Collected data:
§

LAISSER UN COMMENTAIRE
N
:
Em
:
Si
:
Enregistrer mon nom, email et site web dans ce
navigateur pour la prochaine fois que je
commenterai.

§

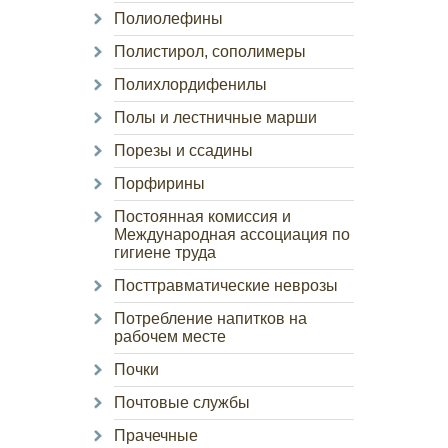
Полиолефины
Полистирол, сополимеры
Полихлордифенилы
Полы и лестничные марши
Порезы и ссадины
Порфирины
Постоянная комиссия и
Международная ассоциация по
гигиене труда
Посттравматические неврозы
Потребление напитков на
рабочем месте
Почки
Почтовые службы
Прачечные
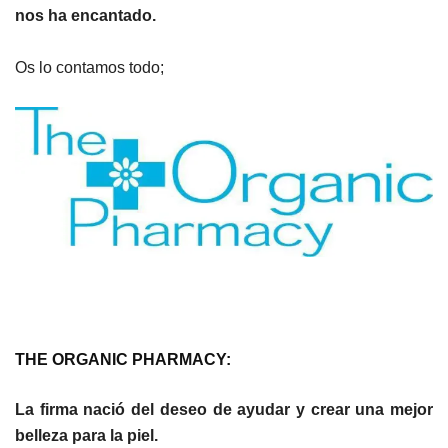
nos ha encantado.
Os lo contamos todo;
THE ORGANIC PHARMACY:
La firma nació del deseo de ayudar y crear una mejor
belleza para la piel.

§

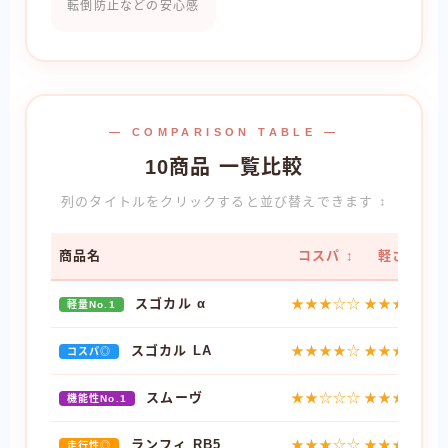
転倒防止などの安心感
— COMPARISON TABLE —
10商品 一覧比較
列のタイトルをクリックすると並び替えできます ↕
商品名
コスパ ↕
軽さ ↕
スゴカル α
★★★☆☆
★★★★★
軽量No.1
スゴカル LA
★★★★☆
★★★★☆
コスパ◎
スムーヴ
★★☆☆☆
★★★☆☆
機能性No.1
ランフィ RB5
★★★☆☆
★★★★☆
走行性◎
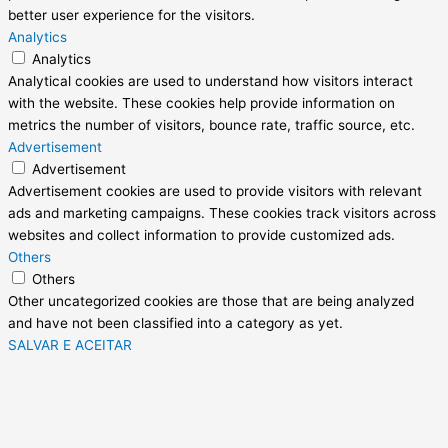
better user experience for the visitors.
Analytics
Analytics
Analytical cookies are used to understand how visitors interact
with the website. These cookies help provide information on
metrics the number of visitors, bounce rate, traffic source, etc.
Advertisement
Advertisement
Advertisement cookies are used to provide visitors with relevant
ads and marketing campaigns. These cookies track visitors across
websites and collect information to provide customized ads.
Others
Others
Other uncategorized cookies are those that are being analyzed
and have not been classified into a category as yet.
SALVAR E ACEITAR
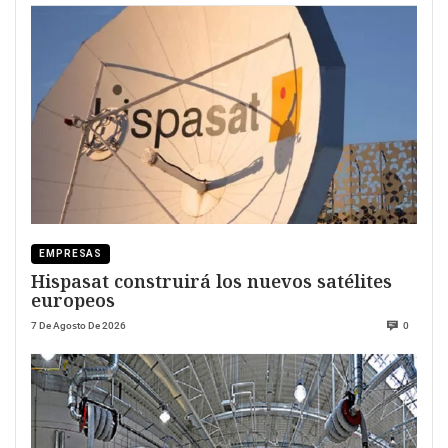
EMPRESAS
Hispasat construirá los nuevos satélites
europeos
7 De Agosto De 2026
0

§

# [What the exercise asks]
Look above for the line holding "Enregistrer mon nom, email", then set down exactly that line and every line after it up to and including the line holding "commenterai.", with nothing else.

# [Solution to this exercise]
Enregistrer mon nom, email et site web dans ce
navigateur pour la prochaine fois que je
commenterai.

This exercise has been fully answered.